The North Bend Eagle


Pioneer Lake asks to handle its own street maintenance

by Nathan Arneal
Published 9/12/18

Street maintenance and storm drains were topics of conversation at the Sept. 4 city council meeting.

Duane Ellermeier of the Pioneer Lake Homeowners Association, which is part of the ground recently annexed by North Bend, asked the council to allow Pioneer Lake to hire and pay for its own road maintenance.

Ellermeier said road maintenance costs about $25 to $30 per lot annually and the homeowners voted to keep the people they currently hire to move snow and road maintenance.

“I don’t know why you’d want to pay for it twice,” councilman Tom Mullally said. “Part of the taxes you’re paying go toward the maintenance. If I were you I’d let it sit for six months and if you don’t like they way we’re doing it, come back and say hey.”

“We have a track record that we’re perfectly happy with,” Ellermeier responded. “We just feel that for no more money that it cost us, that we’d like to know we’re in control.”

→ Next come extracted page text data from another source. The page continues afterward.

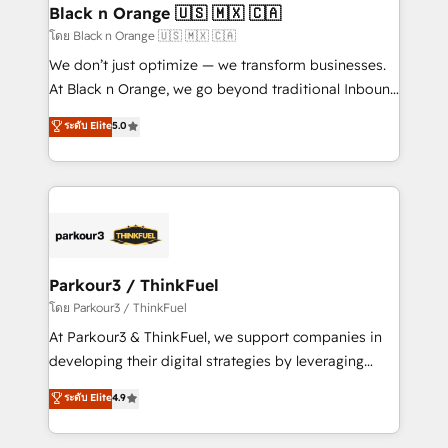
a global consultancy with the care and agility of a
Black n Orange 🇺🇸 🇲🇽 🇨🇦
boutique firm. At Triario, we’re big enough to deliver
โดย Black n Orange 🇺🇸 🇲🇽 🇨🇦
but small enough to listen. Our Services: HubSpot
We don’t just optimize — we transform businesses.
implementations & data migration Custom AI agents
At Black n Orange, we go beyond traditional Inbound
Revenue Operations API integrations AI-ready
Marketing with our exclusive methodologies:
ระดับ Elite
5.0
Website design Let’s turn your CRM into your growth
BOOMS and BOOST. Together, they form a powerful
engine!
combination that has driven success for over 800
businesses worldwide. As Elite HubSpot Partners, we
specialize in crafting high-performance growth
strategies that integrate data-driven marketing,
automation, and revenue intelligence to help
companies scale faster and smarter. 🔹 BOOMS:
Parkour3 / ThinkFuel
Demand generation for all your buyers With BOOMS,
โดย Parkour3 / ThinkFuel
you invest in 100% of your buyers, accelerating your
At Parkour3 & ThinkFuel, we support companies in
growth and positioning yourself as an undisputed
developing their digital strategies by leveraging
leader. 🔹 BOOST: Optimize your digital
technologies and automating their marketing and
ระดับ Elite
4.9
transformation process A methodology designed to
sales processes to generate growth. Our offer spans
implement HubSpot effectively and optimize your
from Strategy to Operations. We specialize in CRM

City Clerk Theresa Busse reminded Ellermeier that at a previous meeting the city agreed to hire the same people that are currently handling the road maintenance at Pioneer Lake.

“We will take care of it,” Ellermeier said.

Mayor Jeff Kluthe said the city with have its attorney draw up an agreement and wanted to make it clear that Pioneer Lake paying for its own road maintenance would have no bearing on the annexation.

“If you just want to be happier with the people that you have,” Kluthe said, “then I’m all for that.”

In other business, councilman Tom Mullally suggested the storm drains on the east end of Ninth Street, which he estimated were installed in the ‘30s, be replaced.

The drains have a grate over them that easily gets plugged up with leaves, grass and debris causing water to back up on the street.

Mullally suggested installing a curb-style drain, similar to the drains on east Eighth street or on Main Street by the bank and Corner Cafe. A wider mouth without a grate would drain more water faster he said.

Busse wondered if a larger drain without a grate would be a danger to young kids playing in the water. Mullally said the drain could be made so the opening isn’t tall enough for a child to fit. A similar drain on Eighth Street has a single bar across its opening.

Busse said she would look into pricing.